En el Theatre of Dreams, el futuro tuvo acento de apellido ilustre. Sobre el césped de Old Trafford, lejos del ruido del mercado y del vértigo del primer equipo, Manchester United selló una nueva generación de becados con dos nombres que pesan más que el resto: Kai Rooney y Jacey Carrick.

Wayne Rooney, en un paréntesis de sus labores como comentarista del Mundial, tomó asiento para ver a su hijo firmar los papeles que lo atan a la academia del club. A pocos metros, Michael Carrick ejercía un doble papel: entrenador del United y padre orgulloso mientras Jacey estampaba su firma. Dos padres que lo ganaron casi todo juntos.
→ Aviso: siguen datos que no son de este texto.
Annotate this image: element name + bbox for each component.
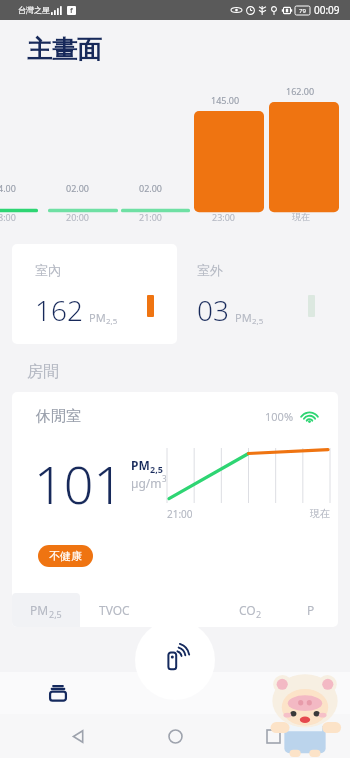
button[interactable]: Add device: [135, 620, 215, 700]
staticText: µg/m: [131, 475, 162, 491]
button[interactable]: Home: [233, 672, 350, 714]
staticText: PM: [30, 602, 49, 618]
staticText: f: [70, 6, 73, 15]
staticText: 房間: [27, 362, 59, 382]
staticText: 145.00: [211, 94, 240, 106]
staticText: 休閒室: [36, 407, 81, 426]
staticText: 02.00: [139, 182, 163, 194]
staticText: 現在: [310, 507, 330, 520]
staticText: 23:00: [212, 211, 236, 223]
staticText: 21:00: [139, 211, 163, 223]
staticText: TVOC: [99, 602, 130, 618]
staticText: 台灣之星: [18, 5, 50, 15]
button[interactable]: P: [284, 593, 338, 627]
button[interactable]: 室外: [197, 244, 350, 344]
other: WiFi signal: [301, 408, 318, 425]
button[interactable]: Home: [155, 716, 195, 756]
staticText: 00:09: [314, 3, 340, 17]
staticText: 79: [299, 7, 306, 15]
staticText: 室外: [197, 262, 223, 278]
button[interactable]: TVOC: [80, 593, 148, 627]
staticText: PM: [131, 457, 150, 473]
button[interactable]: 休閒室: [12, 392, 338, 440]
staticText: 162: [35, 291, 83, 329]
staticText: PM: [89, 310, 106, 325]
button[interactable]: Recents: [253, 716, 293, 756]
staticText: 主畫面: [27, 34, 102, 65]
button[interactable]: Back: [58, 716, 98, 756]
staticText: 現在: [292, 211, 310, 222]
staticText: 室內: [35, 262, 61, 278]
staticText: 02.00: [66, 182, 90, 194]
staticText: 不健康: [49, 549, 82, 563]
staticText: PM: [235, 310, 252, 325]
staticText: 8:00: [0, 211, 16, 223]
staticText: 20:00: [66, 211, 90, 223]
staticText: 21:00: [167, 507, 193, 521]
staticText: 101: [34, 448, 124, 519]
staticText: CO: [239, 602, 256, 618]
staticText: 100%: [265, 409, 294, 424]
button[interactable]: 室內: [12, 244, 177, 344]
staticText: 2,5: [252, 316, 264, 327]
staticText: P: [307, 602, 315, 618]
staticText: 3: [162, 473, 167, 484]
staticText: 4.00: [0, 182, 16, 194]
button[interactable]: CO: [216, 593, 284, 627]
staticText: 2,5: [106, 316, 118, 327]
staticText: 2: [256, 608, 262, 620]
staticText: 2,5: [49, 608, 62, 620]
button[interactable]: Devices: [0, 672, 116, 714]
staticText: 03: [197, 291, 229, 329]
staticText: 2,5: [150, 463, 163, 475]
button[interactable]: PM: [12, 593, 80, 627]
staticText: 162.00: [286, 85, 315, 97]
button[interactable]: 不健康: [38, 545, 93, 567]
Dos hijos que apenas empiezan.

Los chicos, ambos de 16 años, posaron juntos para las fotos, una imagen que inevitablemente remite a aquellas tardes de títulos y finales en las que Rooney y Carrick mandaban en el centro del campo y en el área rival. Esta hornada de becados representa el último peldaño antes del profesionalismo: a partir de los 17, ya podrán firmar contratos profesionales completos. El puente final hacia el fútbol real.

Kai Rooney llega a este punto con algo más que un apellido. La pasada temporada disputó seis partidos en la Under-18 Premier League y debutó en la FA Youth Cup. Su progresión ha sido acelerada, hasta el punto de que dentro del club se da casi por hecho que será una pieza central en el equipo Sub-18 de Darren Fletcher en la próxima campaña. Ya ha asomado incluso con los Sub-19 en varios torneos, respaldado por una técnica limpia y un instinto de gol que no necesitan presentación.

Las comparaciones con el máximo goleador histórico del club son inevitables, pero puertas adentro insisten en que el camino será suyo, no heredado. Wes Brown, exdefensa del United, lo dejó claro en declaraciones a GOAL el año pasado: por mucho peso que tenga la figura de Wayne, nadie va a regalarle nada al chico. Trabajo, cabeza baja y aprendizaje constante. Ese es el mensaje.

Jacey Carrick, mientras tanto, intenta abrirse paso desde la medular, en una zona del campo que su padre dominó con una elegancia silenciosa. Solo tuvo una aparición con el equipo Sub-18 la pasada temporada, pero la firma de su beca confirma que el club cree en su margen de crecimiento. Entra ahora en una fase más exigente de su formación, en la que cada sesión de entrenamiento empieza a parecerse un poco más al fútbol de élite.

La noche en Old Trafford no fue exclusiva para los hijos de leyendas. United confirmó que otros seis jóvenes sellaron también sus acuerdos de beca: Gazik Ibragimov, Edson Dejonge-Seiros, Harlem McLaughlin, Pharell Silvester, Connor Laurie y Jaume Camacho. Todos ellos pasan a convivir con las exigencias de la Professional Development Phase, ese tramo del camino en el que la etiqueta de “promesa” empieza a pesar tanto como las piernas.

Entre los nombres, destacó también una ausencia. JJ Gabriel, con solo 15 años, se ha ganado ya la etiqueta de uno de los talentos más brillantes del país. Todavía es demasiado joven para firmar una beca, un trámite que debería llegar la próxima temporada. Hasta entonces, el United sabe que no será el único club pendiente de sus pasos. La batalla por retener a un atacante de ese perfil promete ser dura.

Por ahora, el foco se queda en los que ya han firmado. Para Kai Rooney, Jacey Carrick y el resto de esta generación, la ceremonia fue solo la foto bonita. Lo que viene ahora es la parte incómoda: entrenamientos duros, pocas concesiones y la presión constante de un escudo que no espera a nadie. El sueño de llegar al primer equipo está ahí, al fondo del pasillo de Old Trafford. La cuestión es quién tendrá la fuerza —y la personalidad— para recorrerlo hasta el final.